En effet, comme vous avez adulé nos deux précédents articles sur Warren Buffett et l’allocation du capital, je me suis dit qu’il était temps que je vous présente son mentor, l’auteur de Security Analysis et L’Investisseur Intelligent.

Nos deux premiers articles sur Warren Buffett :

L’allocation du capital selon Warren Buffett #1

L’allocation du capital selon Warren Buffett #2

Les débuts de Benjamin Graham

Né à Londres, il a grandi à New York. Après la mort de son père à ses neuf ans, il aurait expérimenté la pauvreté et décida dès lors d’être un excellent élève pour ne plus jamais être en insécurité financière. De par son parcours brillant, il a été diplômé de l’université américaine de Columbia. Il refusa ensuite un poste de professeur de langue et de mathématique pour commencer sa vie professionnelle comme messager à Wall Street. Il évolua rapidement vers un poste d’analyste financier sur action.

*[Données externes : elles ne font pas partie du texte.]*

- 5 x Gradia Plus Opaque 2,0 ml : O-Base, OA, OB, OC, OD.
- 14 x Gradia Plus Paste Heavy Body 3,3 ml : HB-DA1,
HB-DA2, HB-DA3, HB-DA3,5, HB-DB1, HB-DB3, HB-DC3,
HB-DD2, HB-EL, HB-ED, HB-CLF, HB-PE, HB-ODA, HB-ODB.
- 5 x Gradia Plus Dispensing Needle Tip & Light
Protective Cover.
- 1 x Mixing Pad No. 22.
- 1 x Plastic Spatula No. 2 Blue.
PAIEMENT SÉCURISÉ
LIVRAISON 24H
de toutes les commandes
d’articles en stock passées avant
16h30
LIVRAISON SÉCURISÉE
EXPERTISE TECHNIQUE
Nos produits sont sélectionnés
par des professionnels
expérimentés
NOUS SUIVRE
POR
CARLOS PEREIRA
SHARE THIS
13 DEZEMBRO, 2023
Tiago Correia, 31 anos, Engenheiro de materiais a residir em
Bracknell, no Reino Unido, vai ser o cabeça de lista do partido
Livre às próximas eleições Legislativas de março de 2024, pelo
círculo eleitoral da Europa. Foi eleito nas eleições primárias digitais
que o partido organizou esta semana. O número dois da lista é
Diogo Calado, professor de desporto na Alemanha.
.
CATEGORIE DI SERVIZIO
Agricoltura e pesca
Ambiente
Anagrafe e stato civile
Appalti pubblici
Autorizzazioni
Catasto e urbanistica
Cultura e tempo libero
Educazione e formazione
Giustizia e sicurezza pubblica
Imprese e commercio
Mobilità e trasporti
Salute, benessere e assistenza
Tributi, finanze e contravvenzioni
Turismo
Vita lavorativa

Sa philosophie d’investissement

Benjamin Graham est à l’origine de la philosophie de l’investissement dans la valeur. Il prouva à son époque qu’il était possible de trouver des entreprises qui étaient sous-évaluées par le marché. Une entreprise sous-évaluée c’est une entreprise dont les actions s’échangent sur le marché boursier en dessous de leur valeur intrinsèque (celle qu’un investisseur calcule méthodiquement grâce à une analyse fondamentale approfondie). Sa méthode qui repose sur l’analyse des cash-flows et du bilan est encore populaire aujourd’hui. Sa philosophie d’investissement a perduré, notamment car il fut un excellent professeur. Il a également écrit quelques livres, dont vous trouverez les références à la fin de l’article, pour transmettre sa philosophie d’investissement au plus grand nombre.

Ses règles d’or

Security Analysis, l’œuvre originel de notre professeur de finance préféré, s’est révélée trop complexe pour les débutants en analyse financière. Il a donc écrit une deuxième œuvre phare à destination de ce public en 1949 : « L’Investisseur Intelligent », qui est vite devenu un best-seller.

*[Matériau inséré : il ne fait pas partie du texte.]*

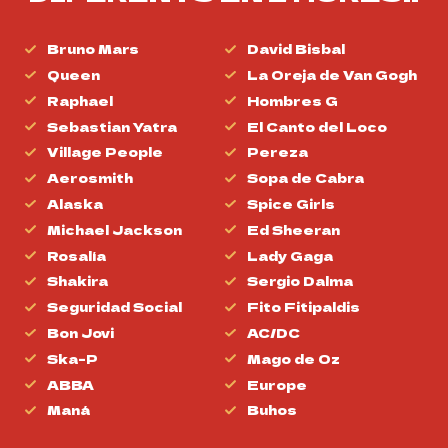
Bruno Mars
David Bisbal
Queen
La Oreja de Van Gogh
Raphael
Hombres G
Sebastian Yatra
El Canto del Loco
Village People
Pereza
Aerosmith
Sopa de Cabra
Alaska
Spice Girls
Michael Jackson
Ed Sheeran
Rosalía
Lady Gaga
Shakira
Sergio Dalma
Seguridad Social
Fito Fitipaldis
Bon Jovi
AC/DC
Ska-P
Mago de Oz
ABBA
Europe
Maná
Buhos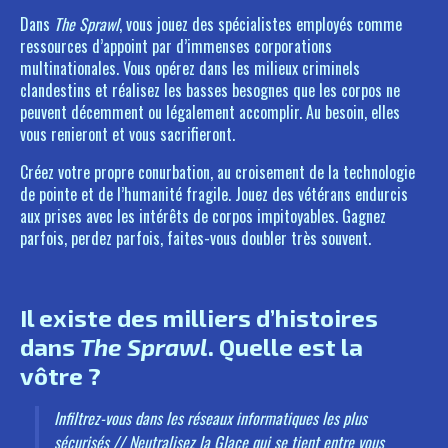
Dans
The Sprawl
, vous jouez des spécialistes employés comme
ressources d’appoint par d’immenses corporations
multinationales. Vous opérez dans les milieux criminels
clandestins et réalisez les basses besognes que les corpos ne
peuvent décemment ou légalement accomplir. Au besoin, elles
vous renieront et vous sacrifieront.
Créez votre propre conurbation, au croisement de la technologie
de pointe et de l’humanité fragile. Jouez des vétérans endurcis
aux prises avec les intérêts de corpos impitoyables. Gagnez
parfois, perdez parfois, faites-vous doubler très souvent.
Il existe des milliers d’histoires
dans
The Sprawl
. Quelle est la
vôtre ?
Infiltrez-vous dans les réseaux informatiques les plus
sécurisés // Neutralisez la Glace qui se tient entre vous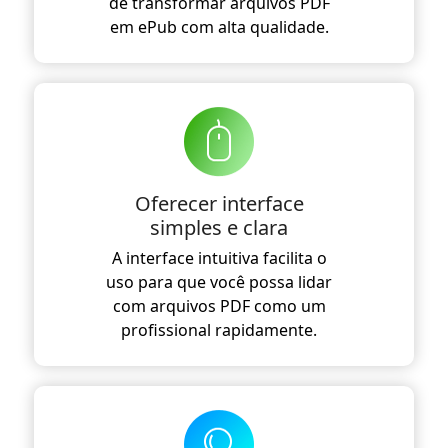
de transformar arquivos PDF
em ePub com alta qualidade.
Oferecer interface
simples e clara
A interface intuitiva facilita o
uso para que você possa lidar
com arquivos PDF como um
profissional rapidamente.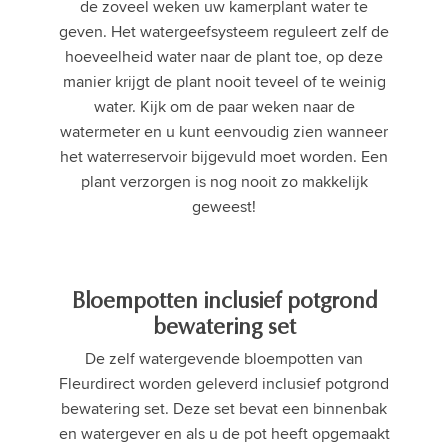
de zoveel weken uw kamerplant water te
geven. Het watergeefsysteem reguleert zelf de
hoeveelheid water naar de plant toe, op deze
manier krijgt de plant nooit teveel of te weinig
water. Kijk om de paar weken naar de
watermeter en u kunt eenvoudig zien wanneer
het waterreservoir bijgevuld moet worden. Een
plant verzorgen is nog nooit zo makkelijk
geweest!
Bloempotten inclusief potgrond
bewatering set
De zelf watergevende bloempotten van
Fleurdirect worden geleverd inclusief potgrond
bewatering set. Deze set bevat een binnenbak
en watergever en als u de pot heeft opgemaakt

Il existe trois règles d’or pour l’achat d’une action, qui reste toutefois relativement complexe à appréhender pour un débutant :

  1. Première règle :
    1. Une action doit être acheté pour moins de deux tiers de son actif net courant en ne donnant aucun poids aux actifs immobilisés et en déduisant entièrement toutes les formes de dettes. L’action doit ensuite être vendu à 100 de son actif net courant.
  2. Deuxième règle :
    1. L’entreprise doit devoir moins d’argent que ce qu’elle vaut.
    1. Et le rendement des bénéfices (l’inverse du PER) doit être le double du rendement actuel des obligations de notation AAA.
  3. Troisième règle :
    1. L’entreprise doit devoir moins d’argent que ce qu’elle vaut.
    1. Et le rendement des bénéfices (l’inverse du PER) doit être d’au moins deux tiers du rendement actuel des obligations de notation AAA.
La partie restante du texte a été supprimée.